KATHMANDU, Sept 18 (Reuters) Nepal's Maoist former rebels quit the interim government after they failed to reach a deal with the prime minister to abolish the Himalayan monarchy ahead of a national vote over the question.
The move is a setback to last year's peace deal in which the rebels ended a decade-old insurgency and agreed on elections for a special assembly to decide the fate of the monarchy.
''We have submitted our resignations to the prime minister,'' Maoist cabinet minister Dev Gurung told Reuters after talks with Prime Minister Girija Prasad Koirala and the other main political parties. ''Because the talks were not successful.'' The government's Peace and Reconstruction Minister Ram Chandra Poudel confirmed the Maoists had resigned.
The Maoists have been insisting the nation must be declared a republic ahead of the November 22 vote, saying King Gyanendra and his supporters were trying to sabotage the election.

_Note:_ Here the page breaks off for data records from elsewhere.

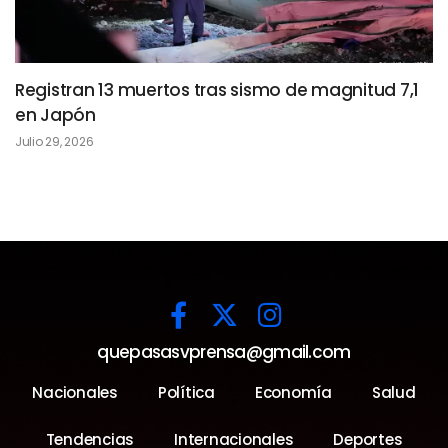
Registran 13 muertos tras sismo de magnitud 7,1
en Japón
Julio 29, 2026
quepasasvprensa@gmail.com
Nacionales
Política
Economía
Salud
Tendencias
Internacionales
Deportes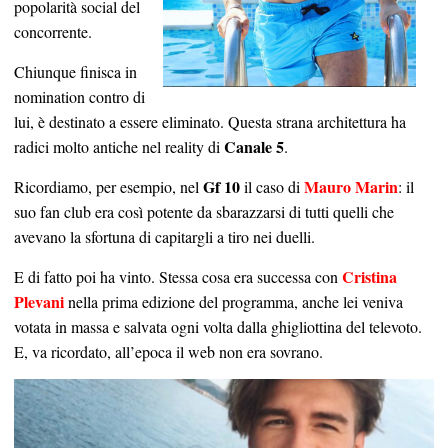
popolarità social del
concorrente.
Chiunque finisca in
nomination contro di
lui, è destinato a essere eliminato. Questa strana architettura ha
Canale 5
radici molto antiche nel reality di
.
Gf 10
Mauro Marin
Ricordiamo, per esempio, nel
il caso di
: il
suo fan club era così potente da sbarazzarsi di tutti quelli che
avevano la sfortuna di capitargli a tiro nei duelli.
Cristina
E di fatto poi ha vinto. Stessa cosa era successa con
Plevani
nella prima edizione del programma, anche lei veniva
votata in massa e salvata ogni volta dalla ghigliottina del televoto.
E, va ricordato, all’epoca il web non era sovrano.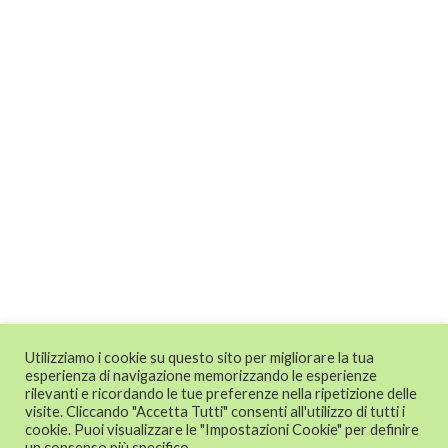
Utilizziamo i cookie su questo sito per migliorare la tua
esperienza di navigazione memorizzando le esperienze
rilevanti e ricordando le tue preferenze nella ripetizione delle
visite. Cliccando "Accetta Tutti" consenti all'utilizzo di tutti i
cookie. Puoi visualizzare le "Impostazioni Cookie" per definire
un consenso più specifico.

Now they say they will launch street protests to ensure the election is held on time but will keep to the ceasefire.
The former guerrillas have called a rally in the hill-ringed capital later today when they are expected to announce their campaign.
Some analysts said the Maoists, who entered mainstream politics only last year, were nervous about how well they would do in the polls, and could be trying to distance themselves from the government.
There has also been speculation that the Maoists were seeking a pre-election deal with other parties to guarantee them some assembly seats uncontested.
Whatever the reason for their decision, the news appeared to complicate the peace process.
''The peace process will not be as smooth as it was before but it does not mean that Nepal will return to the same level of violence as witnessed during the insurgency,'' said Lok Raj Baral, chief of the Nepal Centre for Strategic Studies.
The new government has already stripped the monarch of almost all his powers, including his control over the army.
The Maoist conflict that began in 1996 killed around 13,000 people and hit the aid- and tourism-dependent economy of Nepal, one of the world's poorest nations.